• PROBLEM
Give the lines below again exactly, starting with the line that holds "2026 Ford Mustang Mach-E SUV" and going on through the line that holds "completed both shoe".

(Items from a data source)
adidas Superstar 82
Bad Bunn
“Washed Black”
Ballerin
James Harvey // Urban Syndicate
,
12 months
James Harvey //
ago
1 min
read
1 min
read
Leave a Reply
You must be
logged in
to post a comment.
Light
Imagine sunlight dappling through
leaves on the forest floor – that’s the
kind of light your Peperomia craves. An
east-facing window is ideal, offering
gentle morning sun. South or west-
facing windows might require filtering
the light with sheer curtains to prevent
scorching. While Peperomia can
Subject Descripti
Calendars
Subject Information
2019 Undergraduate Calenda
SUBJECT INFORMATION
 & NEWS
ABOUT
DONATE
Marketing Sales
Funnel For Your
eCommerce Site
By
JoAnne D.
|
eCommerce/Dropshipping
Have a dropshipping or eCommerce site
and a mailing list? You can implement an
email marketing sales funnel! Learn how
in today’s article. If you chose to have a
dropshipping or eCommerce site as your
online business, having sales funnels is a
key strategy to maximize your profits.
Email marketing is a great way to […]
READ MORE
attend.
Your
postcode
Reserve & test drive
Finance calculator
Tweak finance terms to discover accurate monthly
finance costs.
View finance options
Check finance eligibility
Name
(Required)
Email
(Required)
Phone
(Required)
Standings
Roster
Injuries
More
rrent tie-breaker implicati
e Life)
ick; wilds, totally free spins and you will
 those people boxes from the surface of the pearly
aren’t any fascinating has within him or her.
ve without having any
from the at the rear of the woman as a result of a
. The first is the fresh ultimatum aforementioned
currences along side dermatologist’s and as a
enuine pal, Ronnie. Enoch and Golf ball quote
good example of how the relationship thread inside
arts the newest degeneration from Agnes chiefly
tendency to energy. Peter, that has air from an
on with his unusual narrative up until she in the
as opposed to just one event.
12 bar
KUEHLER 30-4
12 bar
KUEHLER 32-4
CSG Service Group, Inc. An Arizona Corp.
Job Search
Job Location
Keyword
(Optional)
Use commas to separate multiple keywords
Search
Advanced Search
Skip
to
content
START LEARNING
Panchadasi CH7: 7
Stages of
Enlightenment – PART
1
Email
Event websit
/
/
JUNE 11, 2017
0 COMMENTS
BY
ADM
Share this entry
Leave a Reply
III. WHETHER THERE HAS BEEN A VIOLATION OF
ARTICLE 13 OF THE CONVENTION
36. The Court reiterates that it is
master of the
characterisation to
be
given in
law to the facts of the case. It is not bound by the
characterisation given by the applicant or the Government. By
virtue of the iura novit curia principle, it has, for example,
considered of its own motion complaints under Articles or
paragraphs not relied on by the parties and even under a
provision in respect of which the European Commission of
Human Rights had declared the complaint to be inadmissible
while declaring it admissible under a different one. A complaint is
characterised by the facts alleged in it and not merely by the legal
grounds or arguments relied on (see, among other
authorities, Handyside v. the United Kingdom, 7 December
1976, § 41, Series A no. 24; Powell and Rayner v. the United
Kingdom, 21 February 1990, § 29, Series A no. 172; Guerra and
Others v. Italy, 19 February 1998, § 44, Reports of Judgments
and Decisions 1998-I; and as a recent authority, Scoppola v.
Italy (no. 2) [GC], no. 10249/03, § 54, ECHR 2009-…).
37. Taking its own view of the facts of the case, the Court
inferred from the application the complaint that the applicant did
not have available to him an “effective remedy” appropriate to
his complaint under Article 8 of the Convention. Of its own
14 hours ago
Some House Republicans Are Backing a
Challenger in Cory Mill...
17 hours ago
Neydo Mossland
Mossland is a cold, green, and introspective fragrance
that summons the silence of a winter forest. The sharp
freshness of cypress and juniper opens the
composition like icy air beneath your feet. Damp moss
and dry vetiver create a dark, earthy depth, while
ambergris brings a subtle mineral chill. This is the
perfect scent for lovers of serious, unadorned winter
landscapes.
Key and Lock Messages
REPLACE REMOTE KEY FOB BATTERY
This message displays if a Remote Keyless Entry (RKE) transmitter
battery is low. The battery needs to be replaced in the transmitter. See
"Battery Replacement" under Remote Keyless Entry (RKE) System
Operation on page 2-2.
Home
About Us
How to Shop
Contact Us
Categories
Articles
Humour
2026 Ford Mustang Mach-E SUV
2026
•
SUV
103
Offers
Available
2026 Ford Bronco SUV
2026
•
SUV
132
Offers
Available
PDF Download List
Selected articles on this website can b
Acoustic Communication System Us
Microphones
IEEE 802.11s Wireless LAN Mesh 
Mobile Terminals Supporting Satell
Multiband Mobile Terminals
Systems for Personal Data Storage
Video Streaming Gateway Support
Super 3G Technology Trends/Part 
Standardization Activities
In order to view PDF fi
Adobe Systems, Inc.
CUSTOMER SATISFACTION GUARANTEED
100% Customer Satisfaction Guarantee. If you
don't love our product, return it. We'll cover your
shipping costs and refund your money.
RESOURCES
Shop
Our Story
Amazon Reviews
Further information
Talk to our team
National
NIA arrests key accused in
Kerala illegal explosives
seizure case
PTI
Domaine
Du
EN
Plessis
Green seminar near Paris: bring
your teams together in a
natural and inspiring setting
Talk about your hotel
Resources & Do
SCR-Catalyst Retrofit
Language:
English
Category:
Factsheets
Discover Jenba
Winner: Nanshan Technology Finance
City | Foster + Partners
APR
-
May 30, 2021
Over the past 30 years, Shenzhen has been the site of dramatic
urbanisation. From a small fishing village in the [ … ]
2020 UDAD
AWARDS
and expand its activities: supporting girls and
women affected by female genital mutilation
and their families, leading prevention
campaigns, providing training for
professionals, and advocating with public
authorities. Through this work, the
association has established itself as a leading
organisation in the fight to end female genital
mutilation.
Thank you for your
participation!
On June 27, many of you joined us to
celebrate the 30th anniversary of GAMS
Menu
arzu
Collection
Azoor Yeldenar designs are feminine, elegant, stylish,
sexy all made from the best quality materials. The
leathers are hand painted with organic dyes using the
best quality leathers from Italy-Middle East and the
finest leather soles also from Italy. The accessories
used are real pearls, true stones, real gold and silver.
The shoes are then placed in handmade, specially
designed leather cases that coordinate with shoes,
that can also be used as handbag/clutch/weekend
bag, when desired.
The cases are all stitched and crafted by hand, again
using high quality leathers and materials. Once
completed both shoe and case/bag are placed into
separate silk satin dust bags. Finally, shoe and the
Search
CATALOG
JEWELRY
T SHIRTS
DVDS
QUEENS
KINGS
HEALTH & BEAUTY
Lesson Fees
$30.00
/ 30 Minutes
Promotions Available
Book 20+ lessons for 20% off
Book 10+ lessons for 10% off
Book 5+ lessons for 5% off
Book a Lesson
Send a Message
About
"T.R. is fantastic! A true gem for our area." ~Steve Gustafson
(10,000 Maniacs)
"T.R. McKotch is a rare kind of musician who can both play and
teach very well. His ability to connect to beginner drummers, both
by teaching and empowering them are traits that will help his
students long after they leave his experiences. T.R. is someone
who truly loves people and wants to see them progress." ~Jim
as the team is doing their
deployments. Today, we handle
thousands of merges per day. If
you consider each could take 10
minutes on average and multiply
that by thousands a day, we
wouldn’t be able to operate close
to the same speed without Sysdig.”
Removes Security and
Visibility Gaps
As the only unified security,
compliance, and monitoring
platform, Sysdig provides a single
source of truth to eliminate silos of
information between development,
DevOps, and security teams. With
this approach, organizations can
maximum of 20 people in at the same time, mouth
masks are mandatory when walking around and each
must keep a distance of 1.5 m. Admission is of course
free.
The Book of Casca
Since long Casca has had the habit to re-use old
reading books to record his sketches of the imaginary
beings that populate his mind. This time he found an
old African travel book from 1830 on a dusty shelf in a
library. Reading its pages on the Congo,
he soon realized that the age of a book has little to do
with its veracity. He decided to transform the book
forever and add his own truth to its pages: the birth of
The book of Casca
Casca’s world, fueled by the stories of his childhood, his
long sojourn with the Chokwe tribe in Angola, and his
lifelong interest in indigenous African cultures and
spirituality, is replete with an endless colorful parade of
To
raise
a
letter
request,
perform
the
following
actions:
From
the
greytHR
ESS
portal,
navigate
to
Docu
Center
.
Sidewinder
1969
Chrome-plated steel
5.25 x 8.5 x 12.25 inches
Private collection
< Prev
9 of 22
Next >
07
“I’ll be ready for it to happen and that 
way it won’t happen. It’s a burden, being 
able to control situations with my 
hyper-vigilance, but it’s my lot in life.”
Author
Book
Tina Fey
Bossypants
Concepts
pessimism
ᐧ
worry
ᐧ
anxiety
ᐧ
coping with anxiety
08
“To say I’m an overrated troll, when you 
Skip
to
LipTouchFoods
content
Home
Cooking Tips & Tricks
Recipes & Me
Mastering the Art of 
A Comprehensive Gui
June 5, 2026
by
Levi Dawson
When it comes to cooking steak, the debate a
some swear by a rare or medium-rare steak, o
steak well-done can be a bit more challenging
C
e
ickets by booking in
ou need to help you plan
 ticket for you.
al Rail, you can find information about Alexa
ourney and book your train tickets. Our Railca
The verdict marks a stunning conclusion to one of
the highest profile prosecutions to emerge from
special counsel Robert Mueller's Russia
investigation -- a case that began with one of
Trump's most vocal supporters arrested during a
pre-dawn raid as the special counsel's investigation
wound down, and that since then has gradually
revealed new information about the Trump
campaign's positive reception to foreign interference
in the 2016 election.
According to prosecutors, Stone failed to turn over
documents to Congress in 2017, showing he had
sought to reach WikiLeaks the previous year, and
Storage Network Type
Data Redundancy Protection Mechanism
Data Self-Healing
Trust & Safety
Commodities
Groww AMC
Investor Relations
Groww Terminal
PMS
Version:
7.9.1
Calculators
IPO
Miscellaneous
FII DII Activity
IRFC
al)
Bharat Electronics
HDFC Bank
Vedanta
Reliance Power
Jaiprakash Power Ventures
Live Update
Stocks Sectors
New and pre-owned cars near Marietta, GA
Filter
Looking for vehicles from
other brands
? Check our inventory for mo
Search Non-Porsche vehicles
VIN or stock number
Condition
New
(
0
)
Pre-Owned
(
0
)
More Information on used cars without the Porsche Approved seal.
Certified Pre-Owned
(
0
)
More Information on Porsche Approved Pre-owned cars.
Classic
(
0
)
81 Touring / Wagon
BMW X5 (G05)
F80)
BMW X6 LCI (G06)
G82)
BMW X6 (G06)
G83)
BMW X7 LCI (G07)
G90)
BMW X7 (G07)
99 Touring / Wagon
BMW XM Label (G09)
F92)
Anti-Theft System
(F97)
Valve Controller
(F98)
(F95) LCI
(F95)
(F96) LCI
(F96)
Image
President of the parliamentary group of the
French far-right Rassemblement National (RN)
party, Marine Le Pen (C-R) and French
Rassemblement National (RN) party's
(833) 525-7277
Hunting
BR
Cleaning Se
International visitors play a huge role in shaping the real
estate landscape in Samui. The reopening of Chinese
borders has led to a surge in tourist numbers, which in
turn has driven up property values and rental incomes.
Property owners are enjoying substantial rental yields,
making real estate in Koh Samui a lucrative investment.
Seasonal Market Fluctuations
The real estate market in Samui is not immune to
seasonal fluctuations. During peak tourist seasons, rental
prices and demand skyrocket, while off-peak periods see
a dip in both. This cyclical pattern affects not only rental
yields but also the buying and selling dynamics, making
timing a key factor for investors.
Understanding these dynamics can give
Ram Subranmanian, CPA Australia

• YOUR RESPONSE
2026 Ford Mustang Mach-E SUV
2026
•
SUV
103
Offers
Available
2026 Ford Bronco SUV
2026
•
SUV
132
Offers
Available
PDF Download List
Selected articles on this website can b
Acoustic Communication System Us
Microphones
IEEE 802.11s Wireless LAN Mesh 
Mobile Terminals Supporting Satell
Multiband Mobile Terminals
Systems for Personal Data Storage
Video Streaming Gateway Support
Super 3G Technology Trends/Part 
Standardization Activities
In order to view PDF fi
Adobe Systems, Inc.
CUSTOMER SATISFACTION GUARANTEED
100% Customer Satisfaction Guarantee. If you
don't love our product, return it. We'll cover your
shipping costs and refund your money.
RESOURCES
Shop
Our Story
Amazon Reviews
Further information
Talk to our team
National
NIA arrests key accused in
Kerala illegal explosives
seizure case
PTI
Domaine
Du
EN
Plessis
Green seminar near Paris: bring
your teams together in a
natural and inspiring setting
Talk about your hotel
Resources & Do
SCR-Catalyst Retrofit
Language:
English
Category:
Factsheets
Discover Jenba
Winner: Nanshan Technology Finance
City | Foster + Partners
APR
-
May 30, 2021
Over the past 30 years, Shenzhen has been the site of dramatic
urbanisation. From a small fishing village in the [ … ]
2020 UDAD
AWARDS
and expand its activities: supporting girls and
women affected by female genital mutilation
and their families, leading prevention
campaigns, providing training for
professionals, and advocating with public
authorities. Through this work, the
association has established itself as a leading
organisation in the fight to end female genital
mutilation.
Thank you for your
participation!
On June 27, many of you joined us to
celebrate the 30th anniversary of GAMS
Menu
arzu
Collection
Azoor Yeldenar designs are feminine, elegant, stylish,
sexy all made from the best quality materials. The
leathers are hand painted with organic dyes using the
best quality leathers from Italy-Middle East and the
finest leather soles also from Italy. The accessories
used are real pearls, true stones, real gold and silver.
The shoes are then placed in handmade, specially
designed leather cases that coordinate with shoes,
that can also be used as handbag/clutch/weekend
bag, when desired.
The cases are all stitched and crafted by hand, again
using high quality leathers and materials. Once
completed both shoe and case/bag are placed into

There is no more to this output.